Look for the word "nosotros" in the data below, and copy every line that holds it.

[Dataset entries]
--- START ---

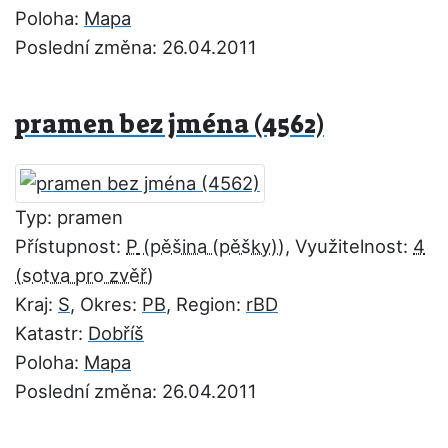
Poloha:
Mapa
Poslední změna: 26.04.2011
pramen bez jména (4562)
Typ: pramen
Přístupnost:
P
, Využitelnost:
4
Kraj:
S
, Okres:
PB
, Region:
rBD
Katastr:
Dobříš
Poloha:
Mapa
Poslední změna: 26.04.2011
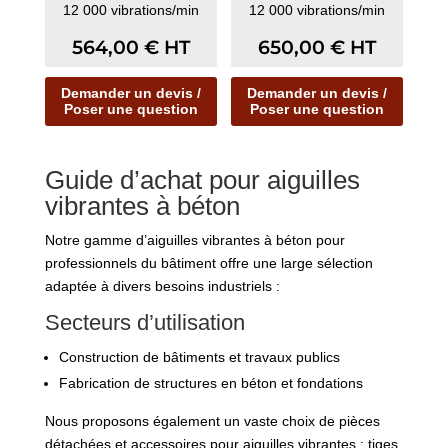
12 000 vibrations/min
12 000 vibrations/min
564,00
€
HT
650,00
€
HT
Demander un devis /
Demander un devis /
Poser une question
Poser une question
Guide d’achat pour aiguilles
vibrantes à béton
Notre gamme d’aiguilles vibrantes à béton pour
professionnels du bâtiment offre une large sélection
adaptée à divers besoins industriels :
Secteurs d’utilisation
Construction de bâtiments et travaux publics
Fabrication de structures en béton et fondations
Nous proposons également un vaste choix de pièces
détachées et accessoires pour aiguilles vibrantes : tiges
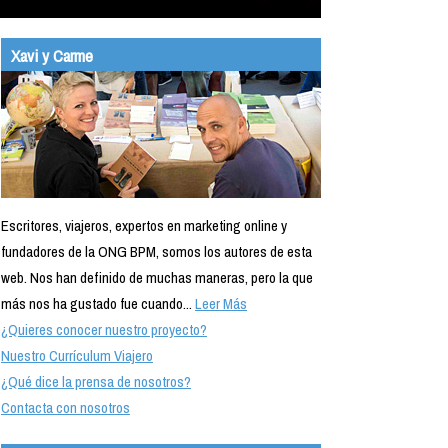
Xavi y Carme
Escritores, viajeros, expertos en marketing online y
fundadores de la ONG BPM, somos los autores de esta
web. Nos han definido de muchas maneras, pero la que
más nos ha gustado fue cuando...
Leer Más
¿Quieres conocer nuestro proyecto?
Nuestro Currículum Viajero
¿Qué dice la prensa de nosotros?
Contacta con nosotros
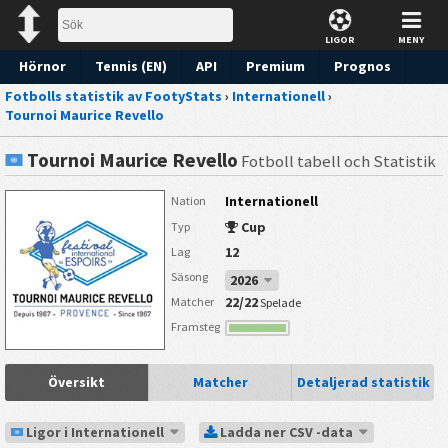
LIGOR
MENY
Hörnor
Tennis (EN)
API
Premium
Prognos
Fotbolls statistik av FootyStats
›
Internationell
›
Tournoi Maurice Revello
Tournoi Maurice Revello
Fotboll tabell och Statistik
Internationell
Nation
Cup
Typ
12
Lag
Säsong
2026
22/22
Matcher
Spelade
Framsteg
Översikt
Matcher
Detaljerad statistik
Ligor i Internationell
Ladda ner CSV -data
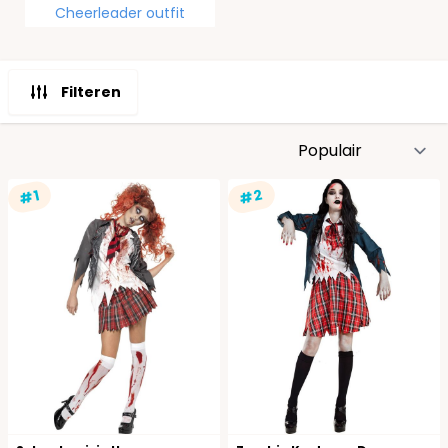
Cheerleader outfit
Filteren
S
#2
#1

--- END ---

Solution to this task:
¿Qué dice la prensa de nosotros?
Contacta con nosotros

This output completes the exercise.